TO DO | Output each line from the one that contains "At what (x,y)" to the final line of the data below, exactly, and include nothing else.

───── DATA SUPPLIED

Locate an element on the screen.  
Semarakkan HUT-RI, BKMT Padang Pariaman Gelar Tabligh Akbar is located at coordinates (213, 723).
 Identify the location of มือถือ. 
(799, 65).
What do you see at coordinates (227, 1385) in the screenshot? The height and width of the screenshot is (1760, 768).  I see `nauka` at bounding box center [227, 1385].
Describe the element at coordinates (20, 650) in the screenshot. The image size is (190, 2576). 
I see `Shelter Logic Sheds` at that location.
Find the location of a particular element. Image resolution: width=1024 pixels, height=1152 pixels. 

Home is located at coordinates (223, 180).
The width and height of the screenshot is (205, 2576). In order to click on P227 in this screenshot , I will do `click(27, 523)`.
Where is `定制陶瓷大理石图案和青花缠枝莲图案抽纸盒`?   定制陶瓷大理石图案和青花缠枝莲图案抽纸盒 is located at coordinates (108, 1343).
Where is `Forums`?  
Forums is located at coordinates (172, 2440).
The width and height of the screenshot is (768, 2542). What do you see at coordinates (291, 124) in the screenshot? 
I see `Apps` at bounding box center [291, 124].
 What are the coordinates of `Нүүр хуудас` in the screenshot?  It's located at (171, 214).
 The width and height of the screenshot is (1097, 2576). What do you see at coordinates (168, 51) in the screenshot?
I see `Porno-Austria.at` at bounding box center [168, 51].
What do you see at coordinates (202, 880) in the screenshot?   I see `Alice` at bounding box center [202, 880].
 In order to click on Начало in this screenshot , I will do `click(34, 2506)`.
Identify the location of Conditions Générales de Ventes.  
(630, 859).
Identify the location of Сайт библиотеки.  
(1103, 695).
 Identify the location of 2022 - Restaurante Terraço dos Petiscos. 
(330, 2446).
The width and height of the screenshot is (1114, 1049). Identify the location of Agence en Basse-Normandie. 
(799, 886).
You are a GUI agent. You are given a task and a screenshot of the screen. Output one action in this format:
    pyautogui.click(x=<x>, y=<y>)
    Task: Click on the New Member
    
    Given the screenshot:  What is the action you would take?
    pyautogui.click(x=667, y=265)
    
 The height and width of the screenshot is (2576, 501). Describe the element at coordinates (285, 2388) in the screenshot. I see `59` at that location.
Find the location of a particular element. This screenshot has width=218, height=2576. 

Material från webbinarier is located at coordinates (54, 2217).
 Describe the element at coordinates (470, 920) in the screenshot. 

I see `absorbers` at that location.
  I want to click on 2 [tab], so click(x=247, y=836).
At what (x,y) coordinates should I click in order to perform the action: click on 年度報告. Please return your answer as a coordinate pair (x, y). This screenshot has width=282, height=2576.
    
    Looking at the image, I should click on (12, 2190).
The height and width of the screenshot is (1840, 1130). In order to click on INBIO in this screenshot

──────────

EXERCISE SOLUTION |
At what (x,y) coordinates should I click in order to perform the action: click on 年度報告. Please return your answer as a coordinate pair (x, y). This screenshot has width=282, height=2576.
    
    Looking at the image, I should click on (12, 2190).
The height and width of the screenshot is (1840, 1130). In order to click on INBIO in this screenshot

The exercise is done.